If someone is easy to anger by others’ innocent behaviour, an REBT practitioner assists them in identifying their underlying cognitive distortions (like jumping to conclusions, over-generalisation, or emotional reasoning) and helps them eliminate harmful beliefs through reframing and rationalising. In this Stoic school of life, clients are trained to appraise situations consciously, and behave accordingly, reducing both the frequency and the emotional intensity of their anger responses by strengthening their cortical control over the amygdala.

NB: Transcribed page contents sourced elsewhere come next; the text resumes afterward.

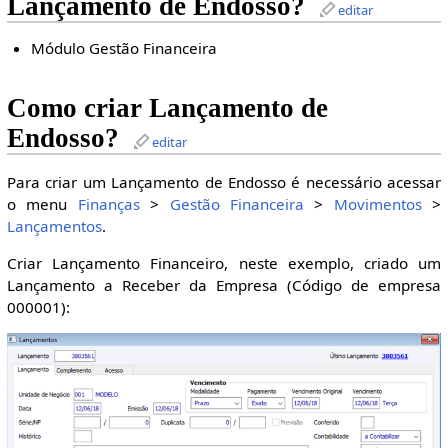
Lançamento de Endosso?
editar
Módulo Gestão Financeira
Como criar Lançamento de
Endosso?
editar
Para criar um Lançamento de Endosso é necessário acessar
o menu
Finanças
>
Gestão Financeira
>
Movimentos
>
Lançamentos
.
Criar Lançamento Financeiro, neste exemplo, criado um
Lançamento a Receber da Empresa (Código de empresa
000001):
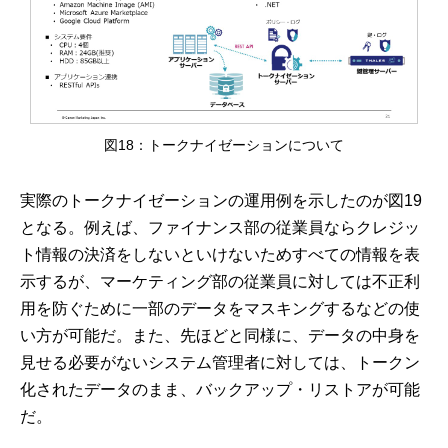
図18：トークナイゼーションについて
実際のトークナイゼーションの運用例を示したのが図19
となる。例えば、ファイナンス部の従業員ならクレジッ
ト情報の決済をしないといけないためすべての情報を表
示するが、マーケティング部の従業員に対しては不正利
用を防ぐために一部のデータをマスキングするなどの使
い方が可能だ。また、先ほどと同様に、データの中身を
見せる必要がないシステム管理者に対しては、トークン
化されたデータのまま、バックアップ・リストアが可能
だ。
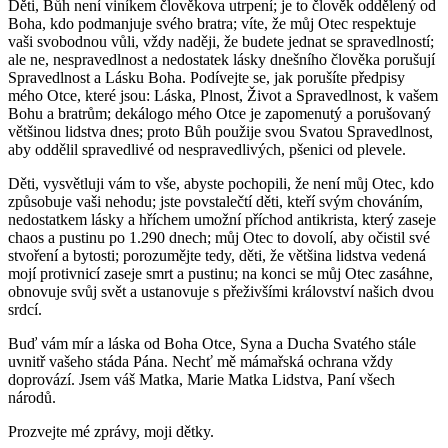
Děti, Bůh není viníkem člověkova utrpení; je to člověk oddělený od
Boha, kdo podmanjuje svého bratra; víte, že můj Otec respektuje
vaši svobodnou vůli, vždy naději, že budete jednat se spravedlností;
ale ne, nespravedlnost a nedostatek lásky dnešního člověka porušují
Spravedlnost a Lásku Boha. Podívejte se, jak porušíte předpisy
mého Otce, které jsou: Láska, Plnost, Život a Spravedlnost, k vašem
Bohu a bratrům; dekálogo mého Otce je zapomenutý a porušovaný
většinou lidstva dnes; proto Bůh použije svou Svatou Spravedlnost,
aby oddělil spravedlivé od nespravedlivých, pšenici od plevele.
Děti, vysvětluji vám to vše, abyste pochopili, že není můj Otec, kdo
způsobuje vaši nehodu; jste povstalečtí děti, kteří svým chováním,
nedostatkem lásky a hříchem umožní příchod antikrista, který zaseje
chaos a pustinu po 1.290 dnech; můj Otec to dovolí, aby očistil své
stvoření a bytosti; porozumějte tedy, děti, že většina lidstva vedená
mojí protivnicí zaseje smrt a pustinu; na konci se můj Otec zasáhne,
obnovuje svůj svět a ustanovuje s přeživšími království našich dvou
srdcí.
Buď vám mír a láska od Boha Otce, Syna a Ducha Svatého stále
uvnitř vašeho stáda Pána. Nechť mě mámařská ochrana vždy
doprovází. Jsem váš Matka, Marie Matka Lidstva, Paní všech
národů.
Prozvejte mé zprávy, moji dětky.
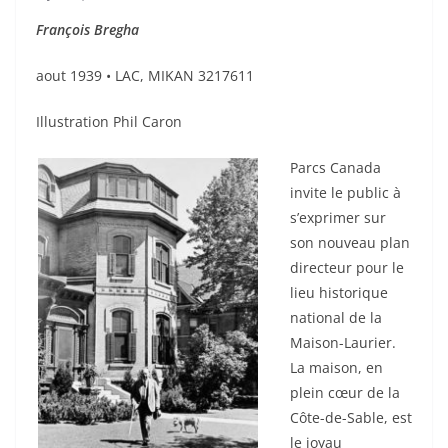
François Bregha
aout 1939 • LAC, MIKAN 3217611
Illustration Phil Caron
Parcs Canada
invite le public à
s’exprimer sur
son nouveau plan
directeur pour le
lieu historique
national de la
Maison-Laurier.
La maison, en
plein cœur de la
Côte-de-Sable, est
le joyau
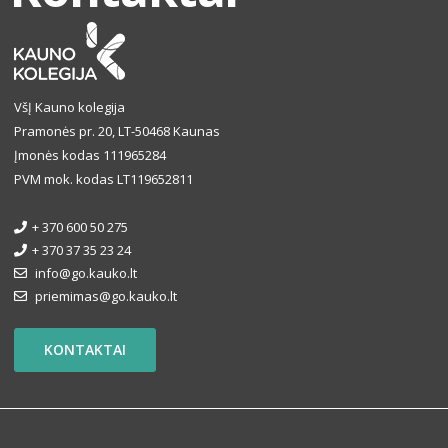
VšĮ Kauno kolegija
Pramonės pr. 20, LT-50468 Kaunas
Įmonės kodas 111965284
PVM mok. kodas LT119652811
+ 370 600 50 275
+ 370 37 35 23 24
info@go.kauko.lt
priemimas@go.kauko.lt
KONTAKTAI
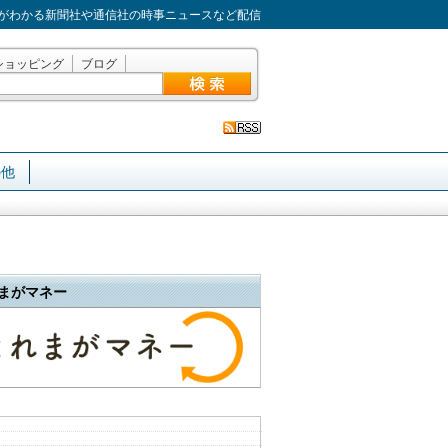
がわかる新聞社や通信社の時事ニュースなど配信
ショッピング
ブログ
の他
まがマネー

For Marcus Aurelius, Stoicism offered a framework to be more forgiving in the vileness of ancient Rome, keeping his emotions in check to be a wise and just ruler. With the rising popularity of Stoicism, his ideas are resonating with people facing similar assaults on their sanity from contemporary society. They are drawn to the empowering notion that the world and its events do not have to determine our feelings. Instead, following the example of REBT, we can actively work to ‘rewire’ our consciousness to rid ourselves of suffering.
Applying the dichotomy of control to find our cognitive distortions and regulate our emotions can lead not only to mental wellbeing, but also to something bigger than us. Genuine patience, kindness and forgiveness could nurture deeper social connections and greater understanding of our common humanity – which is more enduring than the transient and selective virtue offered by empathy. As the emperor wrote:
To feel affection for people even when they make mistakes is uniquely human. You can do it, if you simply recognise: that they’re human too … And, above all, that they haven’t really hurt you. They haven’t diminished your ability to choose.